#### ABOUT THIS EXERCISE
Go through the records below and return each line that has "Ballons" in it.

#### DATA TO PROCESS
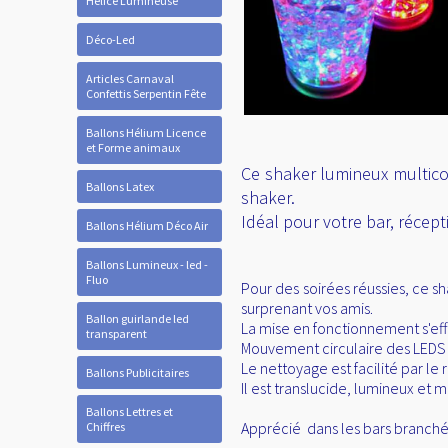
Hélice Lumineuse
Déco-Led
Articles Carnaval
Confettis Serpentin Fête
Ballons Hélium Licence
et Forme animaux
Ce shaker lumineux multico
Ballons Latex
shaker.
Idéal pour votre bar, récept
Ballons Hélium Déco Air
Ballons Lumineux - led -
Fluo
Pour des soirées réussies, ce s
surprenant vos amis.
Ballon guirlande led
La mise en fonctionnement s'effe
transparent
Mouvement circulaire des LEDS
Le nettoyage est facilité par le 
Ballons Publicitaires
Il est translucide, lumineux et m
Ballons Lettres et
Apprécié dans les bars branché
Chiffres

==

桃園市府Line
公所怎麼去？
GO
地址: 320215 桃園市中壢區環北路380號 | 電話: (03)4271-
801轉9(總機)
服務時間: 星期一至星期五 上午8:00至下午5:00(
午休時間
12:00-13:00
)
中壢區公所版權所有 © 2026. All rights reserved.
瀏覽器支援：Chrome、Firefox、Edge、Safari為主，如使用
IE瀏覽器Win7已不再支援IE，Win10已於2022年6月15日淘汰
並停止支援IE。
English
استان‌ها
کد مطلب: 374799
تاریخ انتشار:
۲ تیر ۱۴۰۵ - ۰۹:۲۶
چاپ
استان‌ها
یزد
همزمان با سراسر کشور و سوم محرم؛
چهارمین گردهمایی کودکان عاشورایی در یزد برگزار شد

#### EXERCISE RESULT
Ballons Hélium Licence
Ballons Latex
Ballons Hélium Déco Air
Ballons Lumineux - led -
Ballons Publicitaires
Ballons Lettres et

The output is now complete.